Re: Project: 6503 (Run 19, Clone 16, Gen 72)

Posted: Fri Aug 06, 2010 6:47 pm
by sortofageek
That one gave trouble to three folders, including you, but was completed successfully by a fourth person.

Re: Project: 6503 (Run 19, Clone 16, Gen 72)

Posted: Fri Aug 06, 2010 11:59 pm
by DrSpalding
That would worry me; having two different results means that an unstable solution or some rounding or error calculation is not working properly. Was there a difference in platform and/or cpu (amd vs. intel) that could account for the differences? This is a Core 2 Duo in a Dell laptop running Win7 x64.

Re: Project: 6503 (Run 19, Clone 16, Gen 72)

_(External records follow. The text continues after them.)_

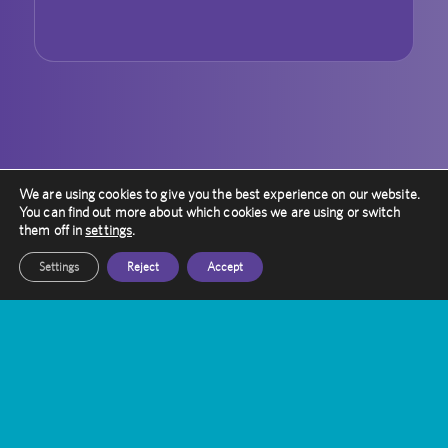
We are using cookies to give you the best experience on our website.
You can find out more about which cookies we are using or switch
them off in
settings
.
Settings
Reject
Accept
Contact Amethyst
Want to know more about Gamma Knife
Treatment?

Posted: Sat Aug 07, 2010 12:02 am
by sortofageek
I don't have a way to compare the different computers, no. I wouldn't let it worry me, however, unless I continued to have problems completing WUs which others could complete.

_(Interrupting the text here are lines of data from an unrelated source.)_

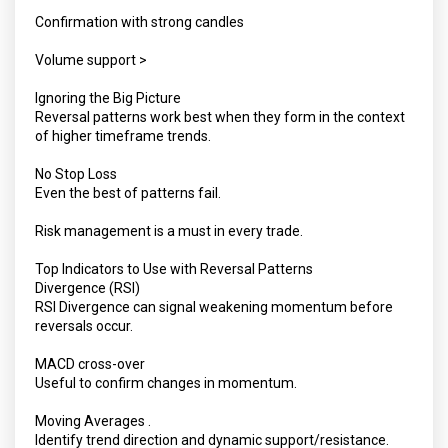
Confirmation with strong candles
Volume support >
Ignoring the Big Picture
Reversal patterns work best when they form in the context
of higher timeframe trends.
No Stop Loss
Even the best of patterns fail.
Risk management is a must in every trade.
Top Indicators to Use with Reversal Patterns
Divergence (RSI)
RSI Divergence can signal weakening momentum before
reversals occur.
MACD cross-over
Useful to confirm changes in momentum.
Moving Averages .
Identify trend direction and dynamic support/resistance.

Re: Project: 6503 (Run 19, Clone 16, Gen 72)

Posted: Sat Aug 07, 2010 5:45 am
by bruce
I can't determine the OS of one of the folks with an error, but everybody else was running WIndows.

An important part of protein simulation is stochastic modeling of thermal effects (see "Brownian motion" though that's only part of the story). Different FahCores have different ways of dealing with the calculation of random events and the generation of random numbers, For some projects, a given WU is absolutely repeatable, while for other projects, the random motion may originate from a different starting point (seed) that generates a different but equivalent pattern of randomness. The latter can lead to a degree of unpredictability for any single WU, even though for that specific Project, the overall results are statistically valid. I don't know which situation describes this project, but it's one possible explanation.

Re: Project: 6503 (Run 19, Clone 16, Gen 72)

Posted: Sat Aug 07, 2010 5:36 pm
by DrSpalding
Thanks Bruce for the 'splanation. I suspected that there was likely a bit of randomness in the simulations and am happy to hear it doesn't come from floating point errors or rounding.